But Sanford's alternate, flat income tax rate which he proposed last year could find little support among those who want to raise the cigarette tax and use the money for some form of health care coverage.
South Carolina could join four other states -- Nevada, South Dakota, Washington and Wyoming -- with no corporate income tax, Sanford said. South Carolina collects about $300 million in corporate income taxes annually, far less than sales and individual income tax collections.
"We've got to get away from this piecemeal approach to jobs incentives," Sanford said in a written statement. "We believe a better approach would be to simply lower the overall tax rate for corporations, so that we're not only giving companies a good deal when they decide to locate here but we're giving them a reason to stay and expand."
Sanford's plan would phase out 14 tax breaks over a decade to reduce the corporate income tax rate from 5 percent. But many of those incentives hydrogen research, infrastructure, corporate headquarters have supporters who would argue against their elimination.
Greg Foster, spokesman for House Speaker Bobby Harrell, R-Charleston, said Harrell was interested in the proposal and wanted more details. Harrell has been a strong advocate of tax credits for hydrogen research.
Help for health care sought
With the state expecting a budget deficit next year, others want a comprehensive review of the state tax system.
"It's got some good pieces and some bad pieces," said Otis Rawl of the S.C. Chamber of Commerce of Sanford's proposal. "We need a more comprehensive look. We don't need to piecemeal these things in."
Rawl said the Legislature should appoint a committee to study the issue for as long as it takes to make recommendations. The chamber, Rawl said, favors "broad-based taxes with rates."

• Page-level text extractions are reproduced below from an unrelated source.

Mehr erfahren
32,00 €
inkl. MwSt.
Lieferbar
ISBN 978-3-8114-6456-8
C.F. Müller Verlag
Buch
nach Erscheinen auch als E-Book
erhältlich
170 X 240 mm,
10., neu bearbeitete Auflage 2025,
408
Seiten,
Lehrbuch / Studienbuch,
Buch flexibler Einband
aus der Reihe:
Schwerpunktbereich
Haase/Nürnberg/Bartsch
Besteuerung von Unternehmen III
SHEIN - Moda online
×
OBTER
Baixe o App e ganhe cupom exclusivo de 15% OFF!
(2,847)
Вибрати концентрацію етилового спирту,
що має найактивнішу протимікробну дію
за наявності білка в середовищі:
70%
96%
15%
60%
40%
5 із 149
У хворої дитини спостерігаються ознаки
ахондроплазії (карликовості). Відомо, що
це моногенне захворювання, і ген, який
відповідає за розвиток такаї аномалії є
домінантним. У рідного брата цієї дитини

Rawl said the chamber also believes that if the cigarette tax is raised, the money should somehow fund health care.
Last session, the General Assembly came within a few votes of overriding Sanford's veto of a 45-cent a pack increase of the cigarette tax. That money would have been used to expand health care for low-income residents and children.
Sen. Joel Lourie, D-Richland, said Senate Democrats will require new cigarette tax revenue to fund health care. Lourie said Democrats might accept using the funds to supplement programs cut during three rounds of mid-year budget cuts since July.

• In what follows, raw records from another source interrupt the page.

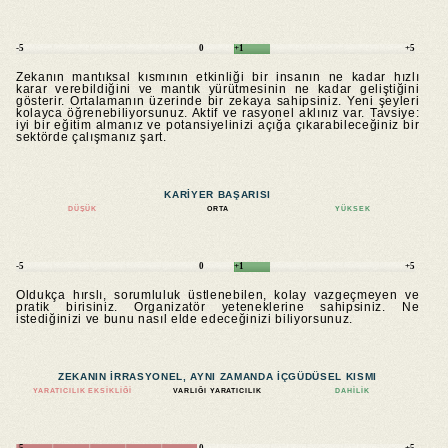
-5
0
+1
+5
Zekanın mantıksal kısmının etkinliği bir insanın ne kadar hızlı
karar verebildiğini ve mantık yürütmesinin ne kadar geliştiğini
gösterir. Ortalamanın üzerinde bir zekaya sahipsiniz. Yeni şeyleri
kolayca öğrenebiliyorsunuz. Aktif ve rasyonel aklınız var. Tavsiye:
iyi bir eğitim almanız ve potansiyelinizi açığa çıkarabileceğiniz bir
sektörde çalışmanız şart.
KARIYER BAŞARISI
DÜŞÜK
ORTA
YÜKSEK
-5
0
+1
+5
Oldukça hırslı, sorumluluk üstlenebilen, kolay vazgeçmeyen ve
pratik birisiniz. Organizatör yeteneklerine sahipsiniz. Ne
istediğinizi ve bunu nasıl elde edeceğinizi biliyorsunuz.
ZEKANIN IRRASYONEL, AYNI ZAMANDA IÇGÜDÜSEL KISMI
YARATICILIK EKSIKLIĞI
VARLIĞI YARATICILIK
DAHILIK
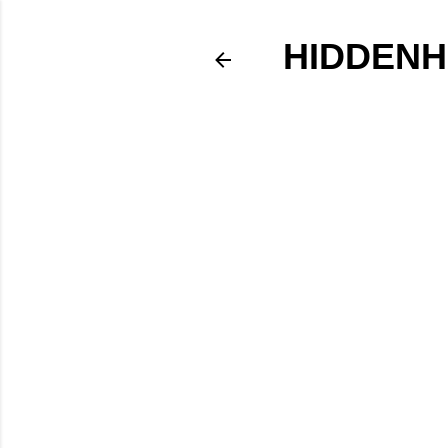
HIDDENH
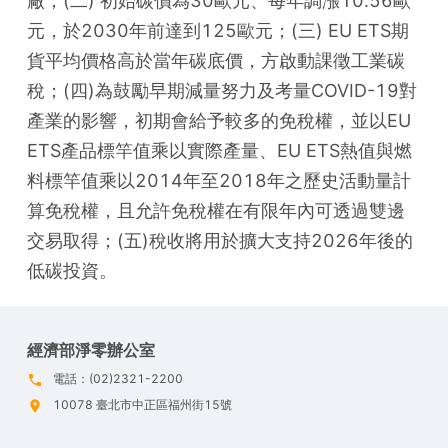
廠；(二) 初始碳價為30歐元、每年調漲10.56歐
元，於2030年前達到125歐元；(三) EU ETS期
貨平均價格高於當年碳底價，方啟動課徵工業碳
稅；(四)為鼓勵早期減量努力及考量COVID-19對
產業的影響，初期會給予較多的免稅權，並以EU 
ETS產品標竿值乘以實際產量、EU ETS熱值與燃
料標竿值乘以2014年至2018年之歷史活動量計
算免稅權，且允許免稅權在有限年內可透過雙邊
交易取得；(五)稅收將用於擴大支持2026年後的
低碳投資。
經濟部淨零辦公室
電話：(02)2321-2200
10078 臺北市中正區福州街15號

Lourie also favors a larger cigarette tax increase, 50 cents a pack.
"It's a perfect fit for helping to pay for health care access for more South Carolinians," Lourie said. "Many people feel pretty strongly that we would be missing an opportunity (by not using the money for health care)."

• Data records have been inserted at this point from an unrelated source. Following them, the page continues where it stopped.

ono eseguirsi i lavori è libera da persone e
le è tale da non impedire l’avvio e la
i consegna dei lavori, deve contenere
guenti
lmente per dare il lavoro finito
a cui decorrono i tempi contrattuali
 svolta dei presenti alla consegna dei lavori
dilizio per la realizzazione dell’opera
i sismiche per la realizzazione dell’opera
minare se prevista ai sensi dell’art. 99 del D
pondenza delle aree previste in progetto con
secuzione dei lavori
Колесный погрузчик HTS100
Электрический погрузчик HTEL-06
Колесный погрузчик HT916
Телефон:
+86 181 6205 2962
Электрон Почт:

Sanford spokesman Joel Sawyer said the governor would like all three sections of his plan approved but could not say if he would support legislative approval of a portion of the plan.
The Sanford plan
Gov. Mark Sanford wants to:
• Eliminate the 5 percent corporate income tax
• Cut the 7 percent income tax rate -- the highest rate paid by state taxpayers -- by roughly half
• Raise the cigarette tax by 30 cents a pack and eliminate tax-free weekends to pay for the income tax cut.
Slashing taxes -- a closer look
Gov. Mark Sanford wants to eliminate the corporate income tax and cut the highest individual income taxes. His plan is "revenue neutral," meaning other taxes and fees would offset the cuts. Details of Sanford's plan:
• Eliminate the 5 percent tax over 10 years.
• Replace the $300 million revenue by eliminating 14 tax incentives the state provides businesses
• Cut the 7 percent income tax rate -- the highest state levy -- roughly by half.
• Replace the revenue by raising the state's cigarette tax by 30 cents a pack, eliminating the state's sales tax holidays and creating a $3 a ton tipping fee for dumping in landfills.
Budget questions answered
This week, two key meetings will shed more light on the depth of S.C.'s budget woes:
The state's Board of Economic Advisors will meet at 4 p.m. and could revise its estimate of how much revenue the state is likely to take in. The board has cut revenue projections three times since July, by a total of $640 million.
The State Budget and Control Board meets and, if the BEA revenue estimate is low enough, could order immediate across-the-board spending cuts.